RECORD SET -
Segment Open
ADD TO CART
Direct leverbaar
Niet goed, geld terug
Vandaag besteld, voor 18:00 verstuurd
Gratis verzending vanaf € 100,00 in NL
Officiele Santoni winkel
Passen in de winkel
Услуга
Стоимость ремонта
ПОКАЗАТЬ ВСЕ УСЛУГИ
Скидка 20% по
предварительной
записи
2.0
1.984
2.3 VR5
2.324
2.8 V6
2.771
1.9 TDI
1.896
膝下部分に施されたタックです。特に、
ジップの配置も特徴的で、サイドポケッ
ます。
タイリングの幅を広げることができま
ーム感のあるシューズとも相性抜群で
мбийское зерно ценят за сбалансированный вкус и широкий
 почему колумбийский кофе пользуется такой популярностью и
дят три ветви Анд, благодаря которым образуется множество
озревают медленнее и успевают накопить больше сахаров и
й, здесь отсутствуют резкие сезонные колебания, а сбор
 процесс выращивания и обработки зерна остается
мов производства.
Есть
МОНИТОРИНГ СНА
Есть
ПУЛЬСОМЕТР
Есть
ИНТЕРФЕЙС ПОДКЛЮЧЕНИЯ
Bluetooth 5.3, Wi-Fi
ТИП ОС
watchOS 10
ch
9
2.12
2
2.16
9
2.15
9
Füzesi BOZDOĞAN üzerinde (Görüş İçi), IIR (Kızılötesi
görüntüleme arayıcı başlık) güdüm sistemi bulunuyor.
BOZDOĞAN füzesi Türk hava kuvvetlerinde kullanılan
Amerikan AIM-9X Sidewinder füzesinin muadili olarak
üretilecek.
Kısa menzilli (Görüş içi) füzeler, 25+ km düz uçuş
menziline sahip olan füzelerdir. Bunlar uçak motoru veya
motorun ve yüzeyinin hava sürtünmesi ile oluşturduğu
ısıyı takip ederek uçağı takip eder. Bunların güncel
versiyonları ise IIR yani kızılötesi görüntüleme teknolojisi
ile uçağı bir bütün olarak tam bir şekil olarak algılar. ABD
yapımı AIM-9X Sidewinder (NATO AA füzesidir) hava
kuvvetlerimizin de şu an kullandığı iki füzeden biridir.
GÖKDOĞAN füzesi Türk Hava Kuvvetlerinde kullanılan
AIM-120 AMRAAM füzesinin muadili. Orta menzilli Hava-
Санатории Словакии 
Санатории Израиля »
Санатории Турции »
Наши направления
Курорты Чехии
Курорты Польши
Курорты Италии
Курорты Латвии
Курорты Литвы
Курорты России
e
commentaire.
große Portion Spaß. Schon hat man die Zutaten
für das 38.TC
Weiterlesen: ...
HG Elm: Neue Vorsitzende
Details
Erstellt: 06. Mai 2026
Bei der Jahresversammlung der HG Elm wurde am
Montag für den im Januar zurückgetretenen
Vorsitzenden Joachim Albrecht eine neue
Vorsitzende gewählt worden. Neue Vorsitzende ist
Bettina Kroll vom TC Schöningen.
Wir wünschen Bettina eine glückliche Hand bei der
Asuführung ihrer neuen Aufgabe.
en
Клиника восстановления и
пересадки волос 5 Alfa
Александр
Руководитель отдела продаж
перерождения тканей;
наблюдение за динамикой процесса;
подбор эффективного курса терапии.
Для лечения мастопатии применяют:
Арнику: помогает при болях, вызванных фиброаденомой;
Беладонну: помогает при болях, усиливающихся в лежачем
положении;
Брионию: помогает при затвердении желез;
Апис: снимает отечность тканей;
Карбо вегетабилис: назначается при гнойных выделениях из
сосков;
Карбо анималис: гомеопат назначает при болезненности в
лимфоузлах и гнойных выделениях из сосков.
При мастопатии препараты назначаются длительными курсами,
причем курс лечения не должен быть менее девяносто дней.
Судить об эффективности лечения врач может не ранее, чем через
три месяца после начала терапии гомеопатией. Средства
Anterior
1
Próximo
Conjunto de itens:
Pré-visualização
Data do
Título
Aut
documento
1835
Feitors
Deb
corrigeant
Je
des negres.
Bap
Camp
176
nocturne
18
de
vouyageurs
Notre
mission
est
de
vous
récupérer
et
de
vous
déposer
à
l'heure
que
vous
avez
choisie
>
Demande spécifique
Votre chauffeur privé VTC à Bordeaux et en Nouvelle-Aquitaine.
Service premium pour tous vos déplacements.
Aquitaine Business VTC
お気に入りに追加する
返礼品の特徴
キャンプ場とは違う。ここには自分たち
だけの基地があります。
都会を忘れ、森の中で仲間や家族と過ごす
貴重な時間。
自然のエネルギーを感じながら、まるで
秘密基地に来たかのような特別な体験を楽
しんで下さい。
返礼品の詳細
Segment Closed
HOW TO COMPLETE THIS TASK -
Retype word for word everything in the listing above from the line that holds "ИНТЕРФЕЙС ПОДКЛЮЧЕНИЯ" down to the line that holds "üretilecek.". Keep both end lines and leave out the rest.

SOLUTION TO THIS PROBLEM -
ИНТЕРФЕЙС ПОДКЛЮЧЕНИЯ
Bluetooth 5.3, Wi-Fi
ТИП ОС
watchOS 10
ch
9
2.12
2
2.16
9
2.15
9
Füzesi BOZDOĞAN üzerinde (Görüş İçi), IIR (Kızılötesi
görüntüleme arayıcı başlık) güdüm sistemi bulunuyor.
BOZDOĞAN füzesi Türk hava kuvvetlerinde kullanılan
Amerikan AIM-9X Sidewinder füzesinin muadili olarak
üretilecek.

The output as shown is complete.